AIM OF THE EXERCISE: For the entries that follow, retype exactly the lines from the one containing "Cryptocurrency" to the one containing "Going to continue this series that we’ve", inclusive, and only those. Images stay out of the copy.
(DATA RECORDS Opens)
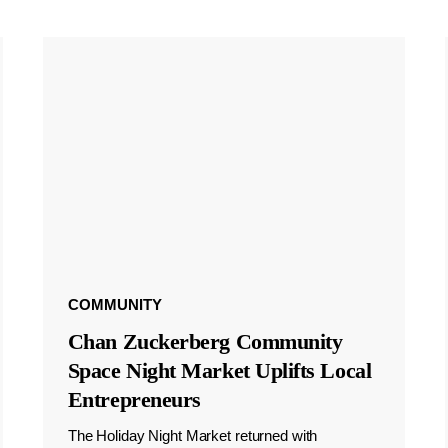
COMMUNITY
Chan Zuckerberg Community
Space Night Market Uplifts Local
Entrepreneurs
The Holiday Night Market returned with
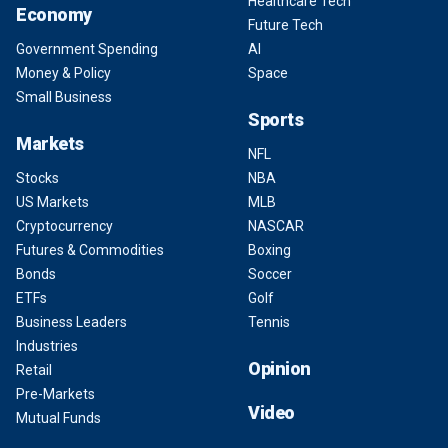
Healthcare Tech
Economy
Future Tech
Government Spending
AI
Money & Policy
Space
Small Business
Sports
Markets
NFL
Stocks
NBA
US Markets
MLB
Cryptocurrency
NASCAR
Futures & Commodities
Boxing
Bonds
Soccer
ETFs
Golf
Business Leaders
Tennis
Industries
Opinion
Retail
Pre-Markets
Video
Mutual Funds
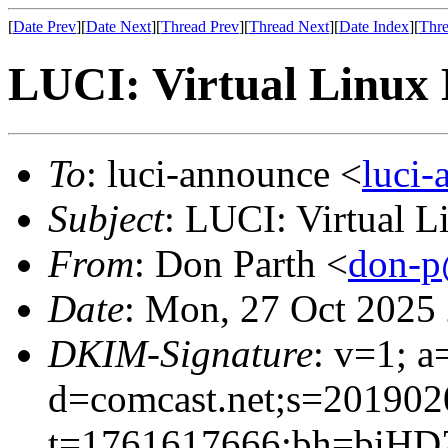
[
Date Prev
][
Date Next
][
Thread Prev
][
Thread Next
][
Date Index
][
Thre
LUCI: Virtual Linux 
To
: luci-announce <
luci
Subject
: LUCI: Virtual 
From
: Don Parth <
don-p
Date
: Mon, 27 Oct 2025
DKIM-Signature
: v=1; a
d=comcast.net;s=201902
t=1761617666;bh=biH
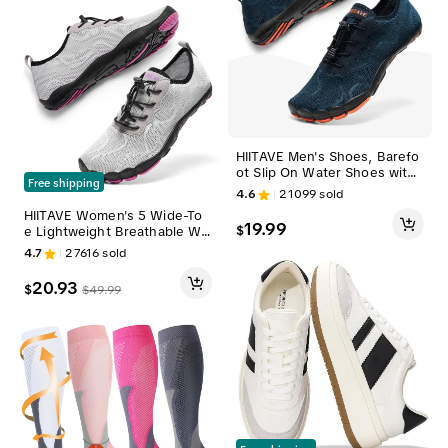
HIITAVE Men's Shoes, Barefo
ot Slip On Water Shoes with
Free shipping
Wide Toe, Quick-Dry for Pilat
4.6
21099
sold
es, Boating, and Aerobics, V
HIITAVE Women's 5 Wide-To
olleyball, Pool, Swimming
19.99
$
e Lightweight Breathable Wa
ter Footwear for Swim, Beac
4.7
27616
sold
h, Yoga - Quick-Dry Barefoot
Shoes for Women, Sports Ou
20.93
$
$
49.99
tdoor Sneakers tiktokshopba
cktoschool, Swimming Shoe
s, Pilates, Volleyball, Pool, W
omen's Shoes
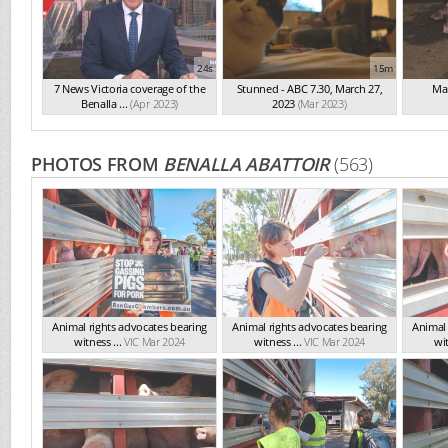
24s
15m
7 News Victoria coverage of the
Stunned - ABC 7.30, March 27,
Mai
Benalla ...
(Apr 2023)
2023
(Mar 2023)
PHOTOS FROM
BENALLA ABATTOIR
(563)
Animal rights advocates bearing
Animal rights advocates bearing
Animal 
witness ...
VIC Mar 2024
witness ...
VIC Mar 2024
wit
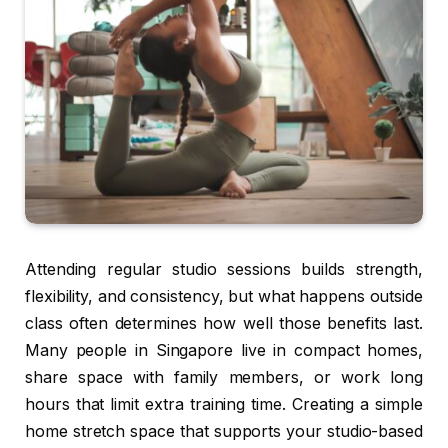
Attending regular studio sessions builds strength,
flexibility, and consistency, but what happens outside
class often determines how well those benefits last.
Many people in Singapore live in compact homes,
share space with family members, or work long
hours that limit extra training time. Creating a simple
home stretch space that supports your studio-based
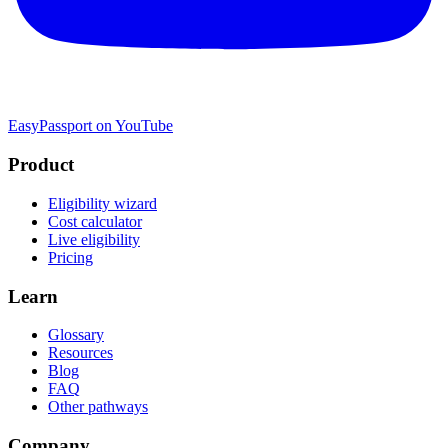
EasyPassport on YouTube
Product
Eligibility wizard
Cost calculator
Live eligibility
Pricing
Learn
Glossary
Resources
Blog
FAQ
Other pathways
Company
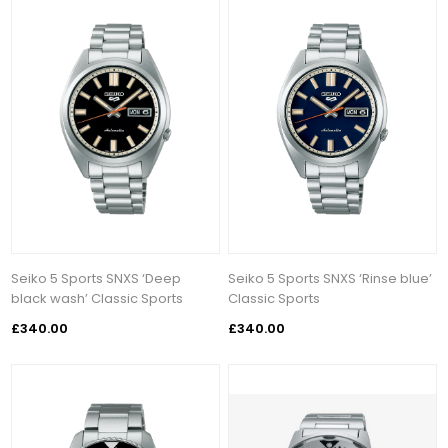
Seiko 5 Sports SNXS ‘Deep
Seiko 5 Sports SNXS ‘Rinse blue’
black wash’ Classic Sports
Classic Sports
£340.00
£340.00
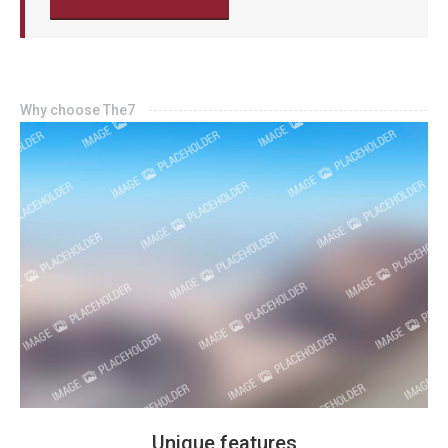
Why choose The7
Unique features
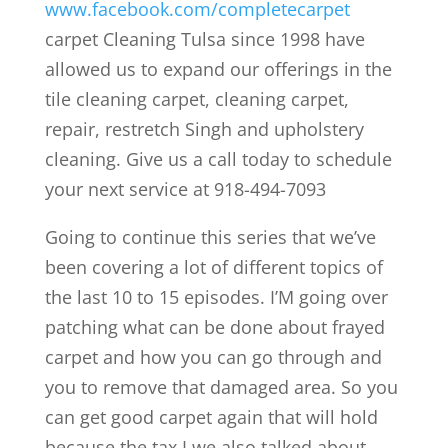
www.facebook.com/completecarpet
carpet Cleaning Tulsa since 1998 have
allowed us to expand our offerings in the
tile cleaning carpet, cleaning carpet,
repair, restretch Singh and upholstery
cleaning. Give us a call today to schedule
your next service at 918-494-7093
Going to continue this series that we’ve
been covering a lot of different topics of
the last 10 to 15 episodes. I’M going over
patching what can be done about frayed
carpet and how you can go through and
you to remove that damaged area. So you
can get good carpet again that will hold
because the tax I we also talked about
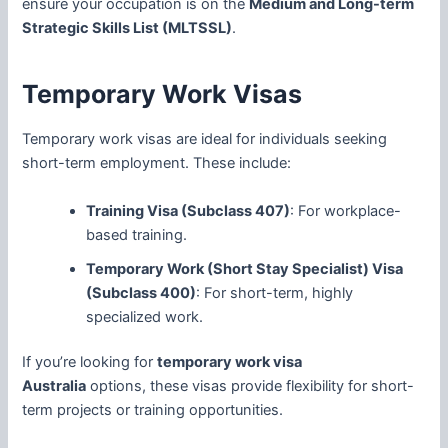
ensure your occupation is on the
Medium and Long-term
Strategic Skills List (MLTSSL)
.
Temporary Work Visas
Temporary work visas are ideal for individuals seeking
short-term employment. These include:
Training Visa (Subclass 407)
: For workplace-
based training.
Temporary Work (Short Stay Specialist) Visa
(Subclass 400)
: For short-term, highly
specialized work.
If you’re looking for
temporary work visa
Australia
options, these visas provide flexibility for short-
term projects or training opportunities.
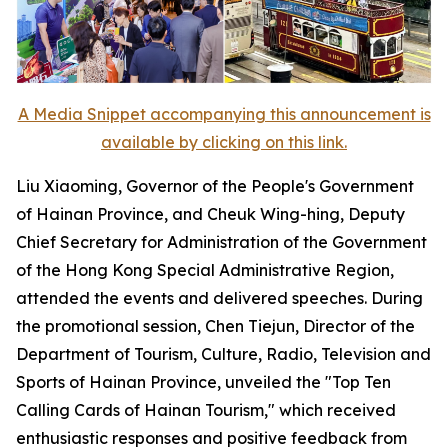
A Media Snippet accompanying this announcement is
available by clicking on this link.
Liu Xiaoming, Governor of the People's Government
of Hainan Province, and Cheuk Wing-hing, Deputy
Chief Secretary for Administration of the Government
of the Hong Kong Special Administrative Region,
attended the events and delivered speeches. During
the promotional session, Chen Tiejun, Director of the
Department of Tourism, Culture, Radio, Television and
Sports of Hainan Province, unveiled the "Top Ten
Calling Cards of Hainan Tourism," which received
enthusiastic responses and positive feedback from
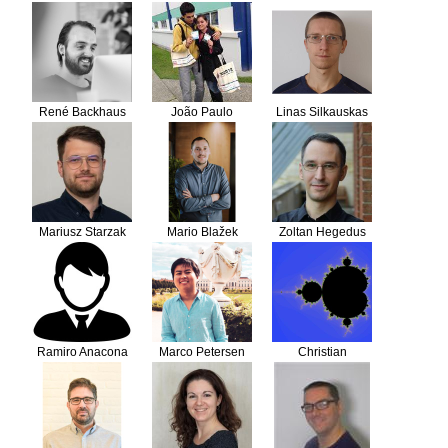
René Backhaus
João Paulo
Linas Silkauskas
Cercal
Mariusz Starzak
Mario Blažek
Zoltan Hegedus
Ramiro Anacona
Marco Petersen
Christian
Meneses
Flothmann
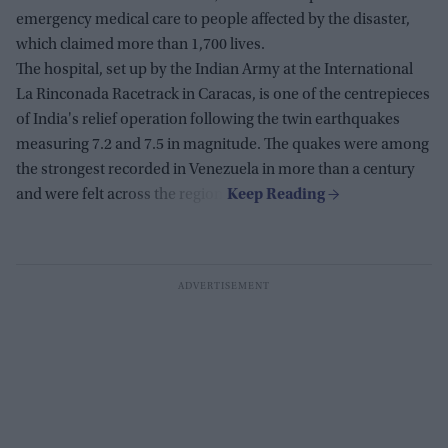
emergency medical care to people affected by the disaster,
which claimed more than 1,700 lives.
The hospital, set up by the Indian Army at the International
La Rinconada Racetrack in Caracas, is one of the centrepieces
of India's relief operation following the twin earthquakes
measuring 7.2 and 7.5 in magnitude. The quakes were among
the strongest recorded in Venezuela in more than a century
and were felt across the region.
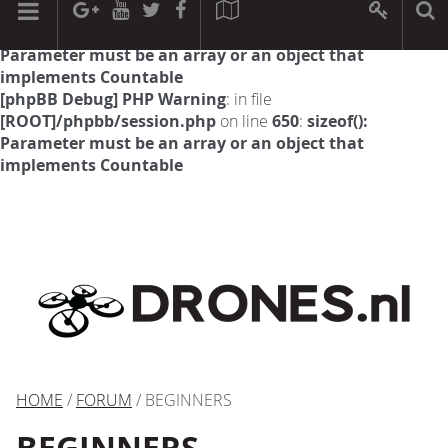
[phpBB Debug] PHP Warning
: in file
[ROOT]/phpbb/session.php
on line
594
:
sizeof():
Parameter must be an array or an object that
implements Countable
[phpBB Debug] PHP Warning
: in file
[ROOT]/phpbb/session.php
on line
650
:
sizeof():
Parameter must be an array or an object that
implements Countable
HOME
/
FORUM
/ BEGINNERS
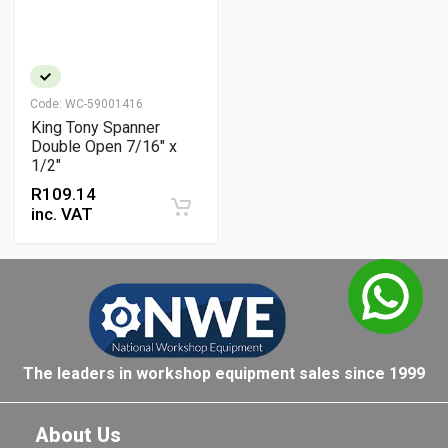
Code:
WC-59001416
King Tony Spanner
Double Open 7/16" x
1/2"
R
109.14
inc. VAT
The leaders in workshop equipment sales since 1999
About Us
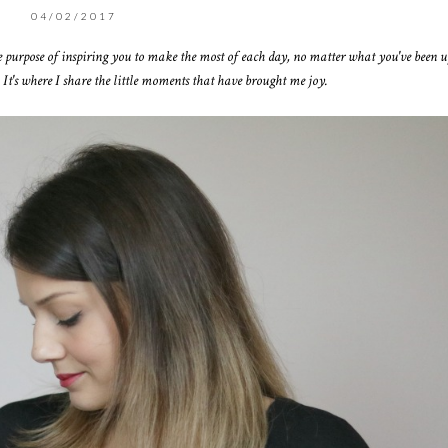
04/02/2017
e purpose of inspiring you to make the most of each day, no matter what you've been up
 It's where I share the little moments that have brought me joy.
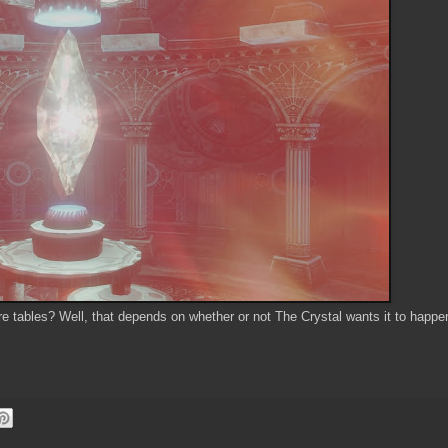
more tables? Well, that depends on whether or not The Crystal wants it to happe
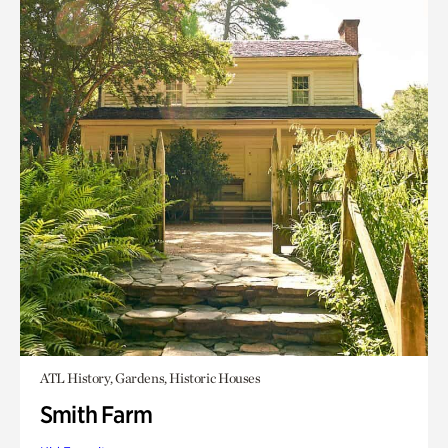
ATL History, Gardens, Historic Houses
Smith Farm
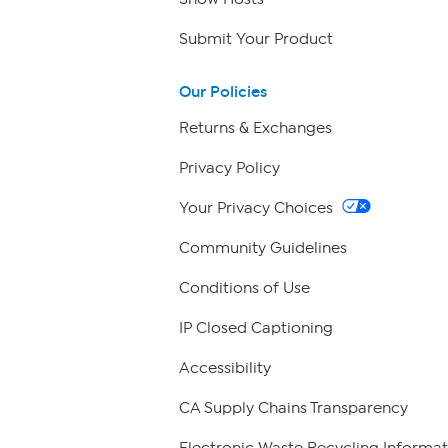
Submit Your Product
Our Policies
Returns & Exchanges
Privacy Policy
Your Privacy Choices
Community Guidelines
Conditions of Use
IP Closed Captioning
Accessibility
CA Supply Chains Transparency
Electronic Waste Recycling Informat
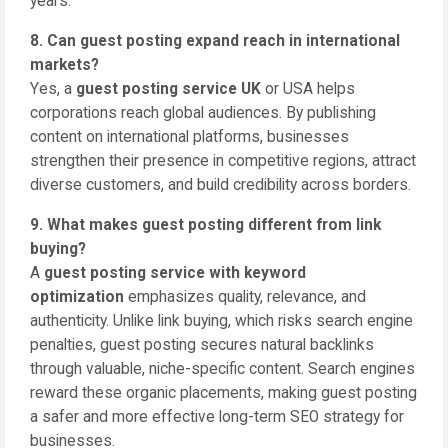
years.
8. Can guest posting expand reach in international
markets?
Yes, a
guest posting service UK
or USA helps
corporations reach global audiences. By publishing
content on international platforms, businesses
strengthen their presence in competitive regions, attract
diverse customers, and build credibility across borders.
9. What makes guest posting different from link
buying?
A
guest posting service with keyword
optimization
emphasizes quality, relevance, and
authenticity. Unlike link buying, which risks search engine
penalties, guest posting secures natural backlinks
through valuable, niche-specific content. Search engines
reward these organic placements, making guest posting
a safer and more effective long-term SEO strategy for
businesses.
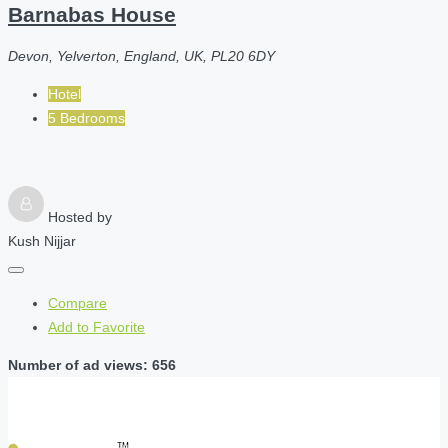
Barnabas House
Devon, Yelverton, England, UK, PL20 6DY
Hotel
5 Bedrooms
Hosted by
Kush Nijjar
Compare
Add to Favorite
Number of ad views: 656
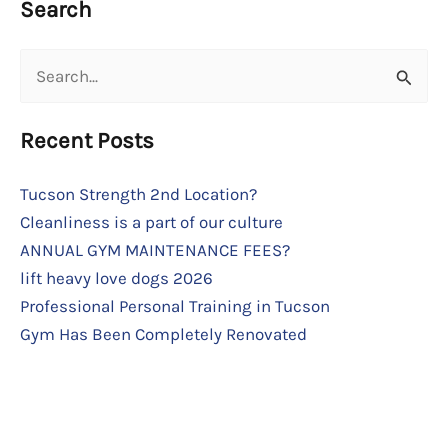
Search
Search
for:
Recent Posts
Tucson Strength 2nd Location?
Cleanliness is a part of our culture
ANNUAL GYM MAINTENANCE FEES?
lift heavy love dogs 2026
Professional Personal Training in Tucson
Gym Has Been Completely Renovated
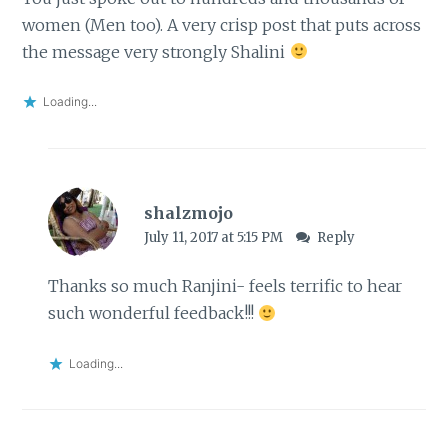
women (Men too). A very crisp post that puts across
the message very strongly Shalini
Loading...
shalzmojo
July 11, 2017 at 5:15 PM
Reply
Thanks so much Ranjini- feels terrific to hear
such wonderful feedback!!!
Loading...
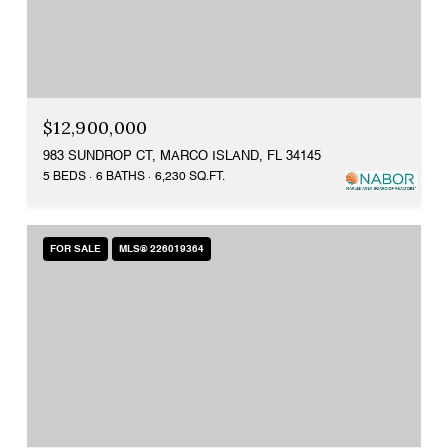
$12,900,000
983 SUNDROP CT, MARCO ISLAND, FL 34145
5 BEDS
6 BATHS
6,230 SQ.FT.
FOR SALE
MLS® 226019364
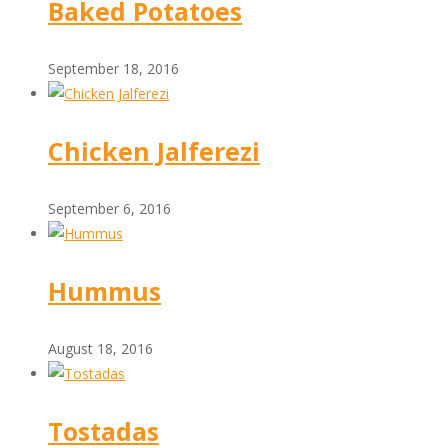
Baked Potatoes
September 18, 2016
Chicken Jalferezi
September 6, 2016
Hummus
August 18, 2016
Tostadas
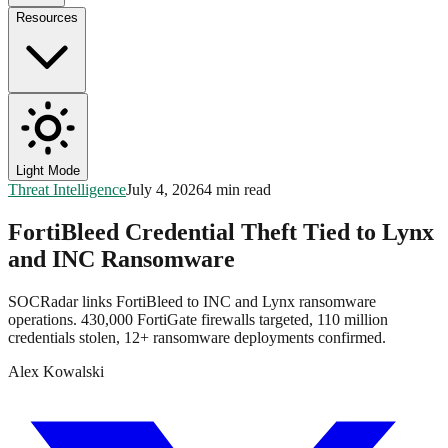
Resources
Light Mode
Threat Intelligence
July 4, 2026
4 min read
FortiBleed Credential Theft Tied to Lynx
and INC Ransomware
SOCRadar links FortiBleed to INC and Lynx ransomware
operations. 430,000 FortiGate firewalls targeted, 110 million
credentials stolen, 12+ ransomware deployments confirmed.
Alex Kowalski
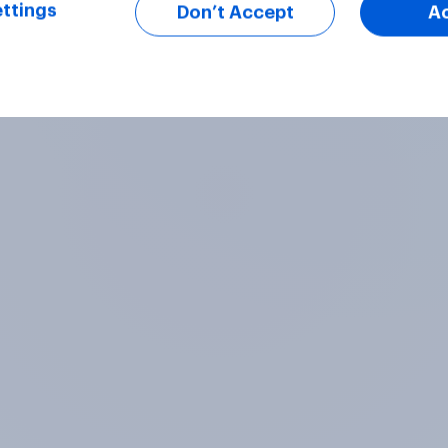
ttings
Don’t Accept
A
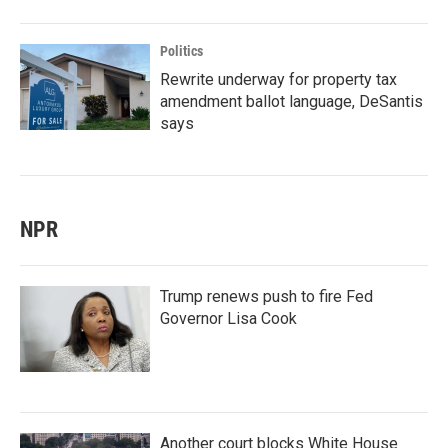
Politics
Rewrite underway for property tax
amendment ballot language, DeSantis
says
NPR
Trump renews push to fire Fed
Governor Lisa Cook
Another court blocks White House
(DATA RECORDS Closes)
THE ANSWER:
Cryptocurrency
NASCAR
Futures & Commodities
Boxing
Bonds
Soccer
ETFs
Golf
Business Leaders
Tennis
Industries
Opinion
Retail
Pre-Markets
Video
Mutual Funds
[
Date Prev
][
Date Next
][
Thread Prev
][
Thread Next
][
Date Index
][
Thre
LUCI: Virtual Linux 
To
: luci-announce <
luci
Subject
: LUCI: Virtual 
From
: Don Parth <
don-p
Date
: Mon, 27 Oct 2025
DKIM-Signature
: v=1; a
d=comcast.net;s=201902
t=1761617666;bh=biH
HIITAVE Men's Shoes, Barefo
ot Slip On Water Shoes with
Free shipping
Wide Toe, Quick-Dry for Pilat
4.6
21099
sold
es, Boating, and Aerobics, V
HIITAVE Women's 5 Wide-To
olleyball, Pool, Swimming
19.99
$
e Lightweight Breathable Wa
ter Footwear for Swim, Beac
4.7
27616
sold
h, Yoga - Quick-Dry Barefoot
Shoes for Women, Sports Ou
20.93
$
$
49.99
tdoor Sneakers tiktokshopba
cktoschool, Swimming Shoe
s, Pilates, Volleyball, Pool, W
omen's Shoes
24s
15m
7 News Victoria coverage of the
Stunned - ABC 7.30, March 27,
Mai
Benalla ...
(Apr 2023)
2023
(Mar 2023)
PHOTOS FROM
BENALLA ABATTOIR
(563)
Animal rights advocates bearing
Animal rights advocates bearing
Animal 
witness ...
VIC Mar 2024
witness ...
VIC Mar 2024
wit
Attending regular studio sessions builds strength,
flexibility, and consistency, but what happens outside
class often determines how well those benefits last.
Many people in Singapore live in compact homes,
share space with family members, or work long
hours that limit extra training time. Creating a simple
home stretch space that supports your studio-based
EasyPassport on YouTube
Product
Eligibility wizard
Cost calculator
Live eligibility
Pricing
Learn
Glossary
Resources
Blog
FAQ
Other pathways
Company
Seiko 5 Sports SNXS ‘Deep
Seiko 5 Sports SNXS ‘Rinse blue’
black wash’ Classic Sports
Classic Sports
£340.00
£340.00
Why choose The7
Unique features
www.facebook.com/completecarpet
carpet Cleaning Tulsa since 1998 have
allowed us to expand our offerings in the
tile cleaning carpet, cleaning carpet,
repair, restretch Singh and upholstery
cleaning. Give us a call today to schedule
your next service at 918-494-7093
Going to continue this series that we’ve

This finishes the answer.